Storico: mestiere a rischio.
Intervista a Giuseppe Casarrubea, figlio di una delle vittime delle stragi di mafia del dopoguerra, che dovrà affrontare un processo a causa delle sue ricerche sui mandanti delle stragi.
(nel riquadro: Renato Guttuso, Portella della Ginestra, 1953)
Intervista di Enrico Natoli
A distanza di più di cinquant'anni, come si può raccontare Portella della Ginestra a chi oggi non ne sa nulla? Che successe in quel giorno, in quel periodo?

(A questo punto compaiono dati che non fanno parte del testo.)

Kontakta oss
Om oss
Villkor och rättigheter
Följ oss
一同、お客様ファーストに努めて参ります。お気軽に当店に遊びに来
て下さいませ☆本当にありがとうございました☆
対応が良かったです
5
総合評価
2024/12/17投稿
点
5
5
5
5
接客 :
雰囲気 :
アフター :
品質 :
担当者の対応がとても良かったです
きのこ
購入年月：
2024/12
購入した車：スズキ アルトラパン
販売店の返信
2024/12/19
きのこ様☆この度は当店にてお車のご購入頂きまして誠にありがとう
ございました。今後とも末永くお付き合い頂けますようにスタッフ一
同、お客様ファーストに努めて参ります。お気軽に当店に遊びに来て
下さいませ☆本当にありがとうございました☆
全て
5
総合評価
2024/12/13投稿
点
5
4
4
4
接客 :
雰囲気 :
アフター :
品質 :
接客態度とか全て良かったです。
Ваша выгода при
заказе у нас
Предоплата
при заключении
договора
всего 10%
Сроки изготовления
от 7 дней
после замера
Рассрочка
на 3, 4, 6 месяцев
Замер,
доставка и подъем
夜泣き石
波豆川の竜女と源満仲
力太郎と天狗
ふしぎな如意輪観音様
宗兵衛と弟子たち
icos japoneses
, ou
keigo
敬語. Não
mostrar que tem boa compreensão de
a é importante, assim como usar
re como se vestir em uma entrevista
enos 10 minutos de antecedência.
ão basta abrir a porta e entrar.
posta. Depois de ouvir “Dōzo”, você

Ma ben presto ci si rese conto che qualcuno stava sparando sulla folla, cominciarono a cadere i morti e alla fine si contarono 11 morti e 27 feriti, alcuni in modo grave.
Portella è simbolo e luogo reale della memoria storica del movimento operaio e contadino in Sicilia, è il momento in cui si materializza, con un battesimo di sangue, la consapevolezza del suo essere, avvio di un processo. E' un simbolo perchè evoca il tempo, quasi primordiale, delle origini della democrazia nel nostro paese, delle lotte e del sangue sparso per costruirla, delle vittime e dei martiri che contribuirono a edificare quell'edificio sul quale, pietra dopo pietra, doveva sorgere la voglia di riscatto e di libertà dei lavoratori.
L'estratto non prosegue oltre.